Meine Enkelin ist eine aufgeweckte junge Frau (16). Sie hat aber neuerdings Anschluss gefunden an Leute, die mir gar nicht gefallen. Sie kleidet sich schwarz, hat sich auch die Haare schwarz gefärbt und schminkt sich sogar die Lippen schwarz. Sie trägt Silberschmuck – und neulich hat ein Freund ihr einen Anhänger mit einem Totenkopf geschenkt.

Wenn ich sie frage, erklärt sie mir irgendwas mit "gothic" und dass sie das stark findet, weil diese Welt sowieso den Bach runtergehe. In ihrem Zimmer hat sie sich eine Ecke eingerichtet, die aussieht wie ein Altar: schwarze Tücher, weiße Kerzen, rote Stoffrosen, Räucherstäbchen.
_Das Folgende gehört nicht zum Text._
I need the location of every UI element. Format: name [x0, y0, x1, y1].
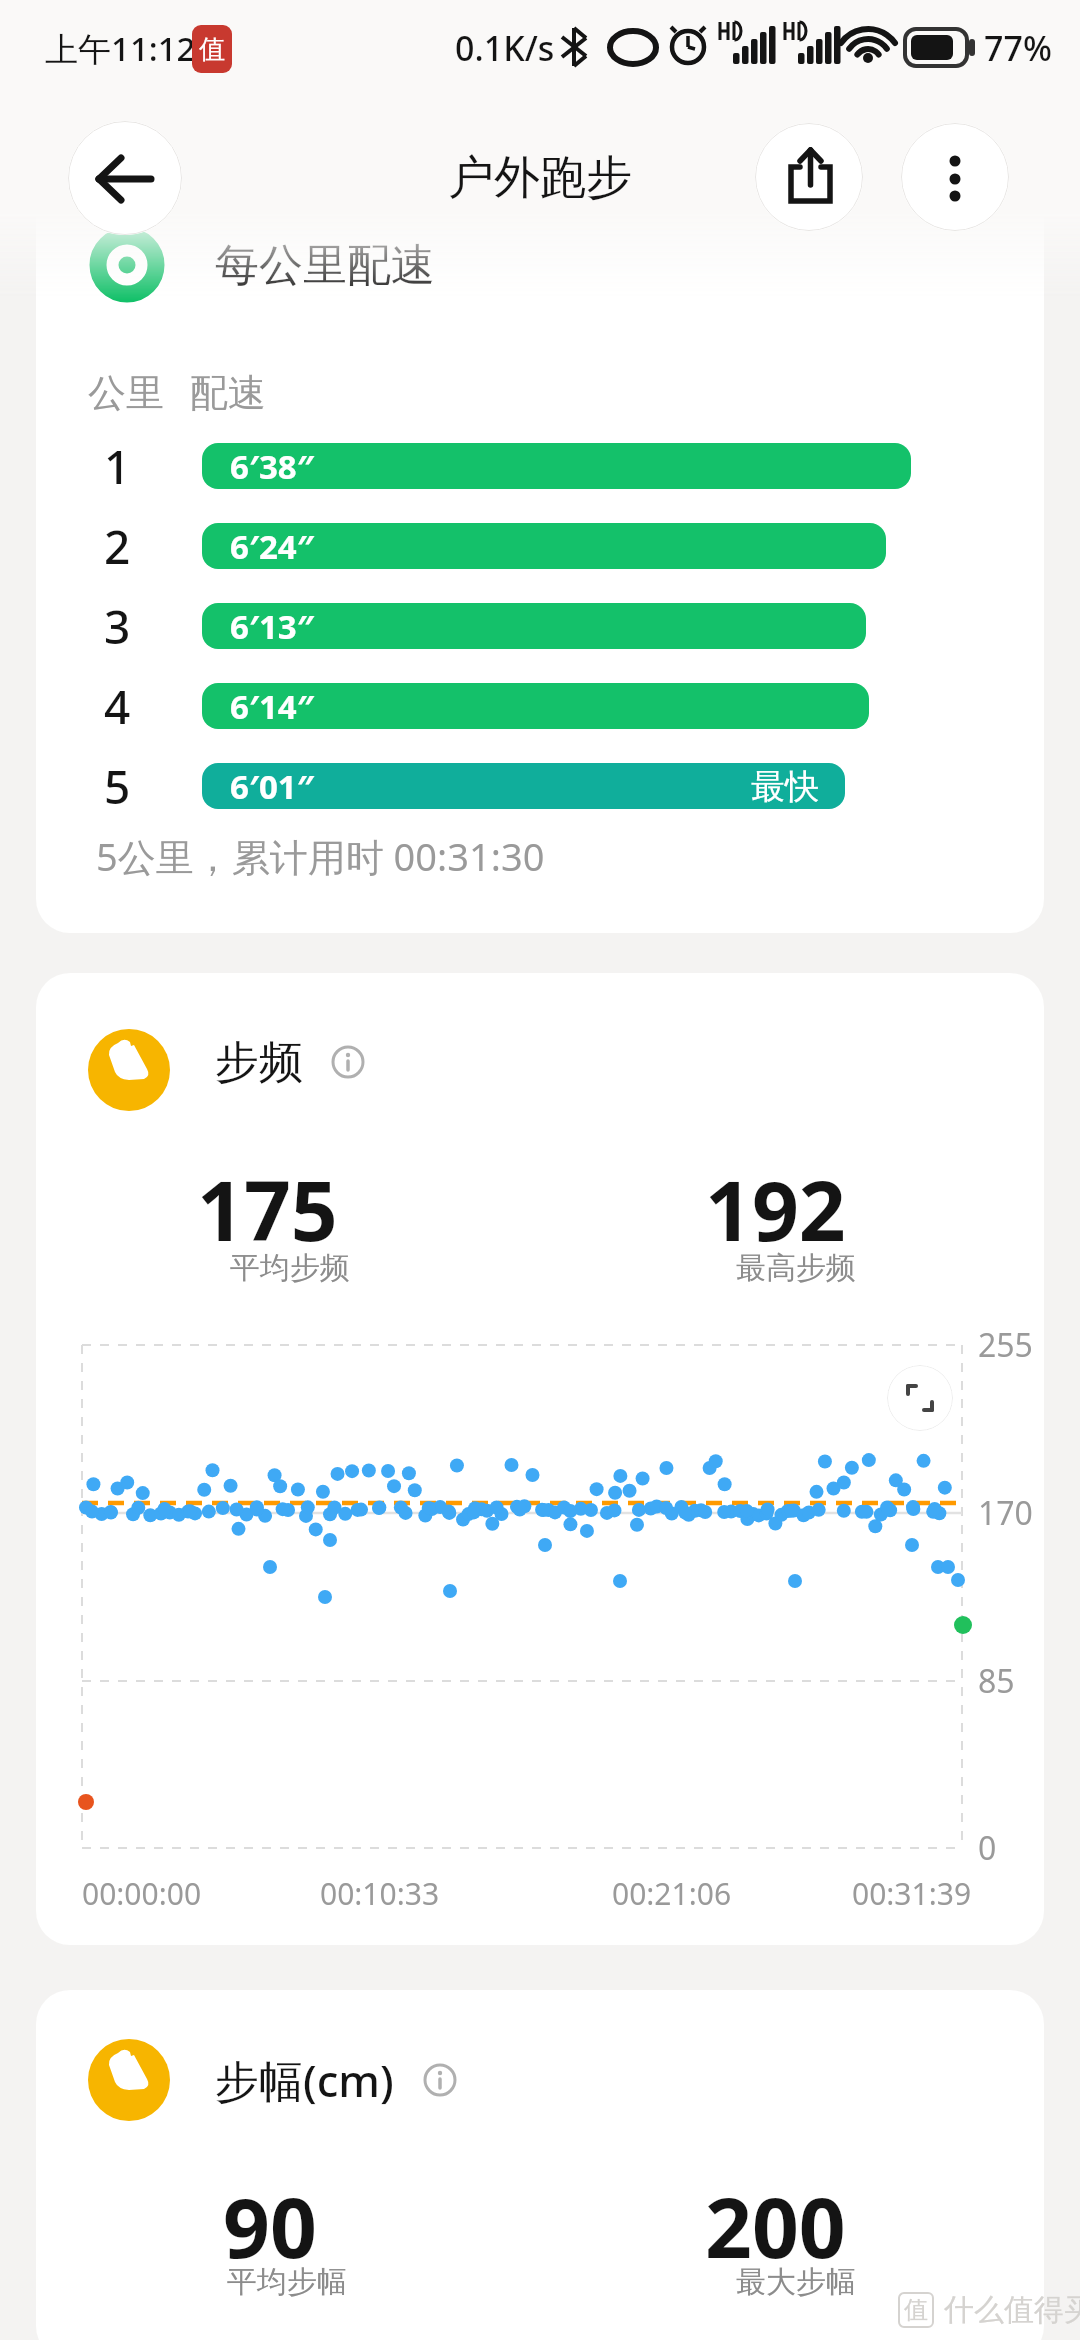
staticText: 值	[199, 33, 225, 66]
staticText: 平均步频	[230, 1249, 350, 1287]
staticText: 4	[104, 675, 131, 738]
button[interactable]	[326, 1040, 370, 1084]
staticText: 0.1K/s	[455, 25, 555, 71]
staticText: 5	[104, 755, 131, 818]
staticText: 192	[705, 1153, 846, 1243]
staticText: 上午11:12	[45, 26, 196, 71]
staticText: 00:31:39	[852, 1873, 972, 1914]
staticText: 什么值得买	[944, 2291, 1080, 2329]
button[interactable]: 6′38″	[202, 443, 911, 489]
staticText: 平均步幅	[227, 2263, 347, 2301]
button[interactable]	[901, 123, 1009, 231]
staticText: 6′13″	[230, 604, 314, 649]
staticText: 00:10:33	[320, 1873, 440, 1914]
staticText: 175	[197, 1153, 338, 1243]
button[interactable]	[68, 121, 182, 235]
button[interactable]: 6′24″	[202, 523, 886, 569]
button[interactable]	[755, 123, 863, 231]
staticText: 85	[978, 1659, 1015, 1703]
staticText: 2	[104, 515, 131, 578]
staticText: 6′38″	[230, 444, 314, 489]
staticText: 6′24″	[230, 524, 314, 569]
staticText: 户外跑步	[448, 149, 632, 207]
button[interactable]	[418, 2058, 462, 2102]
staticText: 3	[104, 595, 131, 658]
button[interactable]	[887, 1365, 953, 1431]
button[interactable]: 6′01″	[202, 763, 845, 809]
staticText: 步幅(cm)	[215, 2050, 394, 2110]
staticText: 6′01″	[230, 764, 314, 809]
staticText: 最高步频	[736, 1249, 856, 1287]
staticText: 步频	[215, 1035, 303, 1090]
staticText: 每公里配速	[215, 238, 435, 293]
staticText: 77%	[984, 25, 1052, 71]
button[interactable]: 6′14″	[202, 683, 869, 729]
staticText: 6′14″	[230, 684, 314, 729]
staticText: 1	[104, 435, 131, 498]
staticText: 最快	[751, 765, 819, 808]
staticText: 公里	[88, 369, 164, 417]
staticText: 最大步幅	[736, 2263, 856, 2301]
staticText: 值	[904, 2295, 928, 2325]
staticText: 配速	[190, 369, 266, 417]
staticText: 255	[978, 1323, 1033, 1367]
staticText: 5公里，累计用时 00:31:30	[96, 830, 545, 882]
staticText: 00:00:00	[82, 1873, 202, 1914]
staticText: 170	[978, 1491, 1033, 1535]
staticText: 00:21:06	[612, 1873, 732, 1914]
button[interactable]: 6′13″	[202, 603, 866, 649]
staticText: 200	[705, 2170, 846, 2260]
staticText: 90	[223, 2170, 317, 2260]
staticText: 0	[978, 1826, 997, 1870]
Neulich hat sie mich gefragt, ob sie das kleine Kruzifix haben kann, das meinem verstorbenen Mann gehört hat. Es liegt bei mir auf der Anrichte, ganz nah bei seinem Bild. Sie hat gesagt: "Der Opa hätte es mir bestimmt gegeben…!" Aber ich weiß nicht. Ich will sie nicht vor den Kopf stoßen – aber ich will es, ehrlich gesagt, nicht hergeben.

Frau P. (73)

"Dass diese Welt sowieso den Bach runtergeht…" – so kann man das wohl auch ausdrücken, wenn man wahrnimmt, wie wenig wir in der Hand haben, was geschieht. Vermutlich benutzt Ihre Enkelin noch viel stärkere Ausdrücke, wenn sie mit ihren Freunden zusammen ist.

Und sie baut sich einen kleinen Altar, in dem sie ausdrückt, was sie beschäftigt. Als Großmutter nehmen Sie das aufmerksam wahr und haben doch Ihre eigene Art, mit Verlusten umzugehen. Auch Sie haben – so mein Eindruck – einen kleinen Altar, der etwas vom Bewältigen von Veränderungen ausdrückt: das Bild Ihres verstorbenen Mannes und daneben sein kleines Kruzifix.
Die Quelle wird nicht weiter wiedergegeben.